For applications that use Azure VMs, the following infrastructure-as-a-service (IaaS) architecture includes Azure Monitor to monitor the performance and health of the VMs that run the application.

Diagram of Azure architecture for IaaS applications that use VMs.


When building a cloud-native distributed microservices architecture, teams can use the following Azure services to build an effective logging, tracing, and monitoring solution. Teams can view near real-time metrics and gain insight into application health through Application Insights.

Event Hubs

Azure Event Hubs is a fully managed, real-time ingestion service that can stream large volumes of events per second. As such, Event Hubs is the perfect candidate for a central log ingestion pipeline. Event Hubs can send event messages to Azure Data Lake or Azure Blob Storage to use for later analysis.

Blob Storage

Azure Blob Storage is a cloud scalable storage layer for storing unstructured text or binary object data. Event Hubs can store events as Avro files within Blob Storage. Azure Log Analytics can then query the log data for insights.

Azure Data Lake Storage

Azure Data Lake Storage is built on Azure Blob Storage. Data Lake Storage is a cloud scalable storage repository that can store data in any format for long periods of time. Developers can then query the objects stored within the Data Lake for investigation.

Azure Stream Analytics

Azure Stream Analytics is a real-time, serverless analytics engine designed for critical machine workloads. Stream Analytics can process event messages that meet critical indicators.

Logic Apps

Azure Logic Apps is a serverless cloud service that lets developers schedule and orchestrate common task workflows with a visual designer. The power of Logic Apps is the connectors that integrate with a number of first and third-party services with little or no code.

Azure Monitor

Azure Monitor is a service that maximizes availability and performance by collecting, analyzing, and acting on telemetry from cloud-native applications. With Azure Monitor, teams can create operational dashboards that detect issues and alert teams of critical situations.

If the team uses an ITSM system, Logic Apps can call the REST endpoint of the system and create an issue with the appropriate severity level. This process provides quick notification to all relevant teams and ensures that triaging is immediate and useful. For more information, see Stream Analytics and Azure Logic Apps.

Application Insights

Application Insights, a feature of Azure Monitor, is an extensible Application Performance Management (APM) service for developers and DevOps teams. Application Insights can monitor live services, detect anomalies in performance and analytics tools, diagnose and trace problems, and query log data. You can use Application Insights to do distributed tracing through the Application Insights SDK. You can also use Application Insights from within Visual Studio.

Microsoft Sentinel

Microsoft Sentinel is a Security Information and Event Management (SIEM) and Security Orchestration, Automation, and Response (SOAR) service. Sentinel provides a unified overview of the cloud estate through native integration of Azure services. Sentinel can collect information from the cloud as well as from downstream dependent systems in customers' data centers.

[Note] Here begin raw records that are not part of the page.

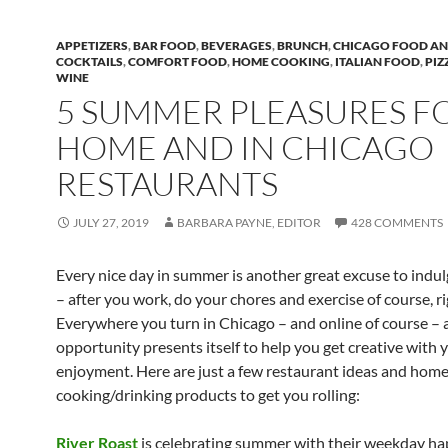
APPETIZERS
,
BAR FOOD
,
BEVERAGES
,
BRUNCH
,
CHICAGO FOOD AN
COCKTAILS
,
COMFORT FOOD
,
HOME COOKING
,
ITALIAN FOOD
,
PIZ
WINE
5 SUMMER PLEASURES F
HOME AND IN CHICAGO
RESTAURANTS
JULY 27, 2019
BARBARA PAYNE, EDITOR
428 COMMENTS
Every nice day in summer is another great excuse to indul
– after you work, do your chores and exercise of course, r
Everywhere you turn in Chicago – and online of course –
opportunity presents itself to help you get creative with 
enjoyment. Here are just a few restaurant ideas and hom
cooking/drinking products to get you rolling:
River Roast
is celebrating summer with their weekday h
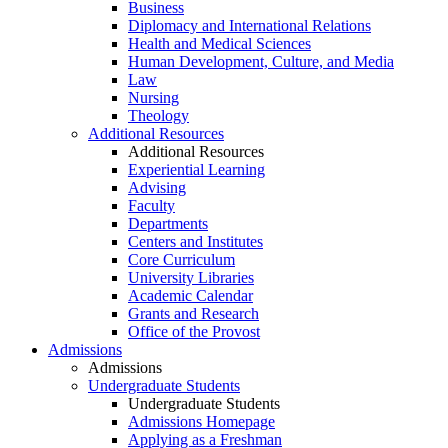
Business
Diplomacy and International Relations
Health and Medical Sciences
Human Development, Culture, and Media
Law
Nursing
Theology
Additional Resources
Additional Resources
Experiential Learning
Advising
Faculty
Departments
Centers and Institutes
Core Curriculum
University Libraries
Academic Calendar
Grants and Research
Office of the Provost
Admissions
Admissions
Undergraduate Students
Undergraduate Students
Admissions Homepage
Applying as a Freshman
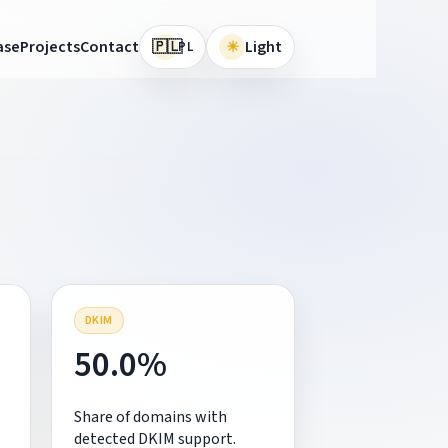
🇵🇱
ase
Projects
Contact
☀
Light
PL
DKIM
50.0%
Share of domains with
detected DKIM support.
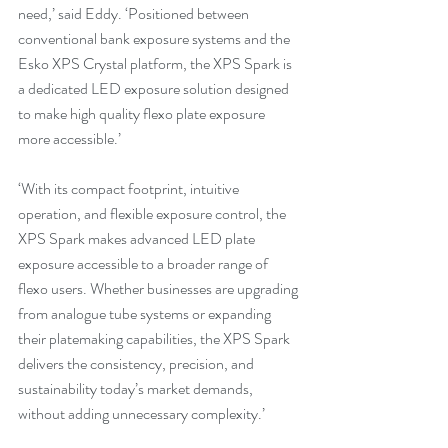
need,’ said Eddy. ‘Positioned between 
conventional bank exposure systems and the 
Esko XPS Crystal platform, the XPS Spark is 
a dedicated LED exposure solution designed 
to make high quality flexo plate exposure 
more accessible.’
‘With its compact footprint, intuitive 
operation, and flexible exposure control, the 
XPS Spark makes advanced LED plate 
exposure accessible to a broader range of 
flexo users. Whether businesses are upgrading 
from analogue tube systems or expanding 
their platemaking capabilities, the XPS Spark 
delivers the consistency, precision, and 
sustainability today’s market demands, 
without adding unnecessary complexity.’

Microsoft Sentinel provides a dashboard view of the current security posture and allows administrators a global view on potentially malicious events such as failed logins, suspicious credentials, and the relevant connections from these events. Site reliability engineering (SRE) teams can use Log Analytics to query the data. You can also designate automation to trigger when Sentinel rules generate security alerts. Automation in Microsoft Sentinel uses Playbooks powered by Azure Logic Apps. For more information, see Tutorial: Investigate incidents with Microsoft Sentinel.

Scenario details

Logging uses discrete event messages to track and report application data in a centralized way. Log events provide an overview of application execution state, track code errors or application failures, and deliver informational messages. Automation can read event logs and notify relevant parties if events meet a criterion or threshold.

Tracing focuses on the continuous flow of an application. Tracing follows program execution through various methods and services from beginning to end, while understanding data state and transitions.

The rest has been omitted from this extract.